### INSTRUCTIONS FOR THE TASK
In the entries that follow, find every line containing "Izglītības" and copy it.

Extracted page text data
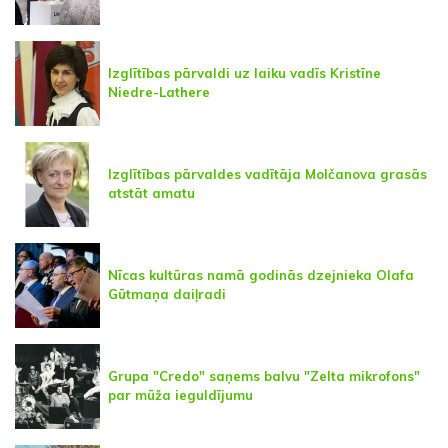
Izglītības pārvaldi uz laiku vadīs Kristīne
Niedre-Lathere
Izglītības pārvaldes vadītāja Molčanova grasās
atstāt amatu
Nīcas kultūras namā godinās dzejnieka Olafa
Gūtmaņa daiļradi
Grupa "Credo" saņems balvu "Zelta mikrofons"
par mūža ieguldījumu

### ANSWER BOX
Izglītības pārvaldi uz laiku vadīs Kristīne
Izglītības pārvaldes vadītāja Molčanova grasās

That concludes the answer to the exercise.